An outline of a gesture recognition system according to the first embodiment will be described with reference to FIG. 1 which is a system configuration diagram. The gesture recognition system according to the first embodiment is a system constituted by a gesture recognition apparatus 100 and an object device 200.

The object device 200 is a device which includes a screen (not shown) and which is used to perform an input operation through a pointer displayed on the screen. The object device 200 is capable of operating the pointer with a pointing device such as a mouse and moving the pointer according to a signal received from the gesture recognition apparatus 100.

Moreover, the object device 200 may be any kind of device such as a television set, a video recorder, and a computer as long as a signal can be received from the gesture recognition apparatus 100 in a wired or wireless manner. In the description of the present embodiment, the screen which is provided on the object device 200 and which displays a pointer will be referred to as an operation screen.

The gesture recognition apparatus 100 is an apparatus which recognizes a gesture performed by a user using a camera and which computes a movement destination of a pointer based on the recognized gesture and transmits an instruction for moving the pointer to the object device 200. For example, when the user performs a gesture such as that shown in FIG. 2A, a signal for moving the pointer is transmitted from the gesture recognition apparatus 100 to the object device 200 and the pointer moves as shown in FIG. 2B.

In the present embodiment, it is assumed that the object device 200 is a television set and the gesture recognition apparatus 100 is an apparatus that is built into the television set. FIGS. 2A and 2B are both diagrams of a television screen as viewed from the user.

Next, the gesture recognition apparatus 100 will be described in detail with reference to FIG. 1.

The gesture recognition apparatus 100 includes an image acquiring unit 101, a gesture extracting unit 102, a pointer control unit 103, and a command generating unit 104.

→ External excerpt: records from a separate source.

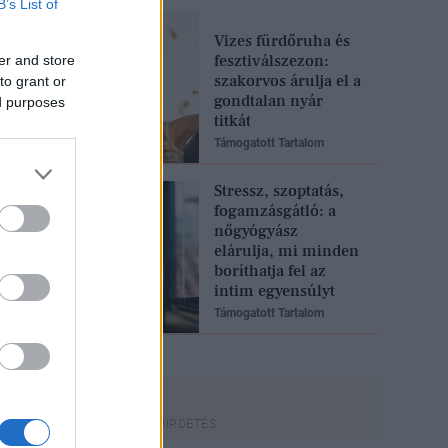
B’s List of
Vizes fürdőruha és
fesztiválszezon:
er and store
szakorvos árulja el a
to grant or
gondtalan nyár
ed purposes
titkát
Támogatott Tartalom
Stressz, szoptatás,
fogamzásgátló: a
nőgyógyász
elárulja, mi minden
boríthatja fel az
intim egyensúlyt
Támogatott Tartalom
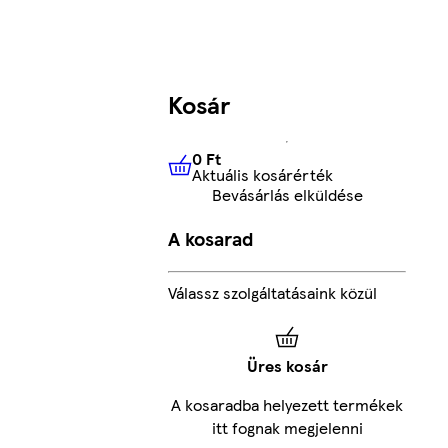
Kosár
0 Ft
Aktuális kosárérték
0 Ft
Aktuális kosárérték
Bevásárlás elküldése
A kosarad
Válassz szolgáltatásaink közül
Üres kosár
A kosaradba helyezett termékek
itt fognak megjelenni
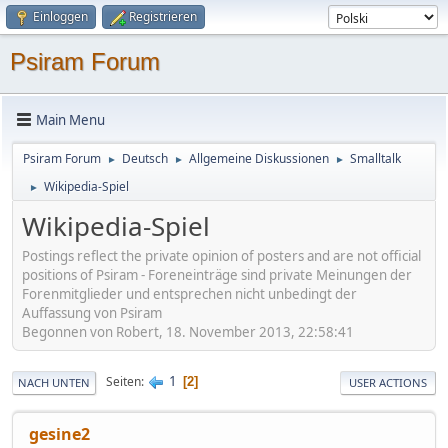
Einloggen
Registrieren
Psiram Forum
Main Menu
Psiram Forum
Deutsch
Allgemeine Diskussionen
Smalltalk
►
►
►
Wikipedia-Spiel
►
Wikipedia-Spiel
Postings reflect the private opinion of posters and are not official
positions of Psiram - Foreneinträge sind private Meinungen der
Forenmitglieder und entsprechen nicht unbedingt der
Auffassung von Psiram
Begonnen von Robert, 18. November 2013, 22:58:41
1
Seiten
2
NACH UNTEN
USER ACTIONS
gesine2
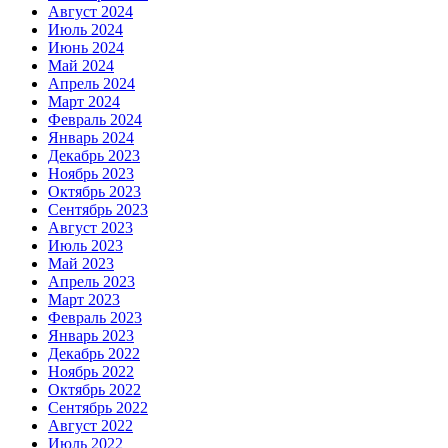
Август 2024
Июль 2024
Июнь 2024
Май 2024
Апрель 2024
Март 2024
Февраль 2024
Январь 2024
Декабрь 2023
Ноябрь 2023
Октябрь 2023
Сентябрь 2023
Август 2023
Июль 2023
Май 2023
Апрель 2023
Март 2023
Февраль 2023
Январь 2023
Декабрь 2022
Ноябрь 2022
Октябрь 2022
Сентябрь 2022
Август 2022
Июль 2022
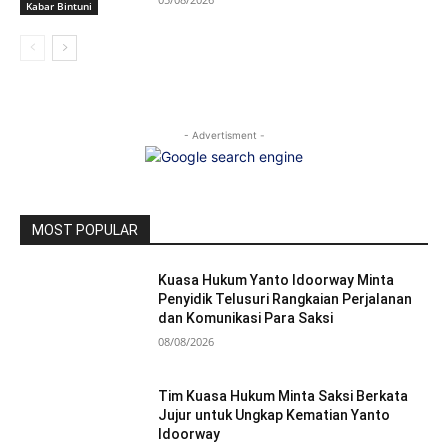
Kabar Bintuni
- Advertisment -
MOST POPULAR
Kuasa Hukum Yanto Idoorway Minta
Penyidik Telusuri Rangkaian Perjalanan
dan Komunikasi Para Saksi
08/08/2026
Tim Kuasa Hukum Minta Saksi Berkata
Jujur untuk Ungkap Kematian Yanto
Idoorway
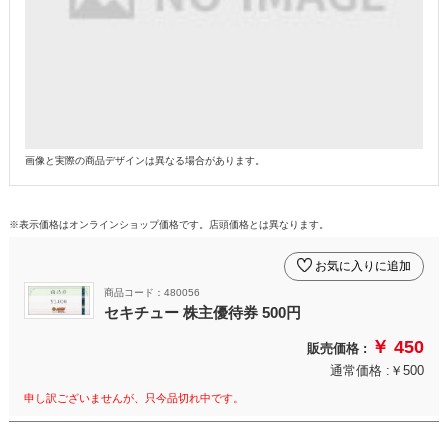
画像と実際の商品デザインは異なる場合があります。
※表示価格はオンラインショップ価格です。店頭価格とは異なります。
お気に入りに追加
商品コード：480056
セキチュー 株主優待券 500円
￥ 450
販売価格 :
通常価格 :￥500
申し訳ございませんが、只今品切れ中です。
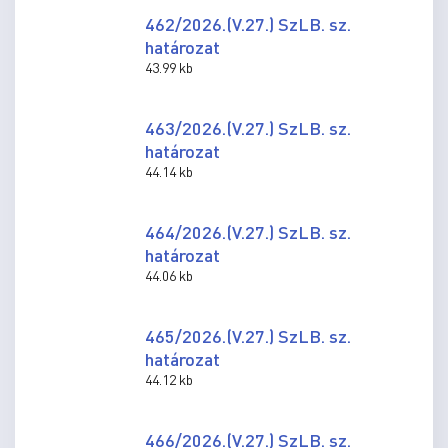
462/2026.(V.27.) SzLB. sz.
határozat
43.99 kb
463/2026.(V.27.) SzLB. sz.
határozat
44.14 kb
464/2026.(V.27.) SzLB. sz.
határozat
44.06 kb
465/2026.(V.27.) SzLB. sz.
határozat
44.12 kb
466/2026.(V.27.) SzLB. sz.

The image acquiring unit 101 is a unit configured to externally acquire an image. In the present embodiment, an image of the user is captured using a camera (not shown) attached to an upper part of the front of the television screen. The camera used by the image acquiring unit 101 may be a camera that acquires an RGB image or a camera that acquires a grayscale image or an infrared image. In addition, an image need not necessarily be acquired by a camera and, for example, an image which is generated by a distance sensor and which represents a distance distribution (distance image) may be used instead. Alternatively, a combination of a distance sensor and a camera or the like may be adopted.

An image acquired by the image acquiring unit 101 (hereinafter, a camera image) may be any kind of image as long as the image enables a motion of a gesture performed by the user and a shape of a body part having performed the gesture to be acquired. In addition, an angle of view of the camera image may be approximately the same as a viewing angle of the television set.

The gesture extracting unit 102 is a unit configured to detect a body part (hereinafter, an object part) that performs a gesture from a camera image acquired by the image acquiring unit 101 and to extract the gesture by tracking a motion of the object part. In the present embodiment, it is assumed that the user is to perform a gesture using a hand. The gesture extracting unit 102 extracts a gesture by, for example, detecting a region representing a human hand from a camera image and tracking a motion of the region.

In addition, the gesture extracting unit 102 simultaneously acquires information regarding a shape of the object part. The shape of an object part will be described in detail later.

The pointer control unit 103 is a unit configured to determine a movement destination of the pointer based on an extracted gesture. Specifically, a movement direction and a movement amount of the pointer are determined based on a movement direction and a movement amount of the object part. In addition, the movement amount of the pointer is corrected using information regarding the shape of the object part. A specific method thereof will be described later.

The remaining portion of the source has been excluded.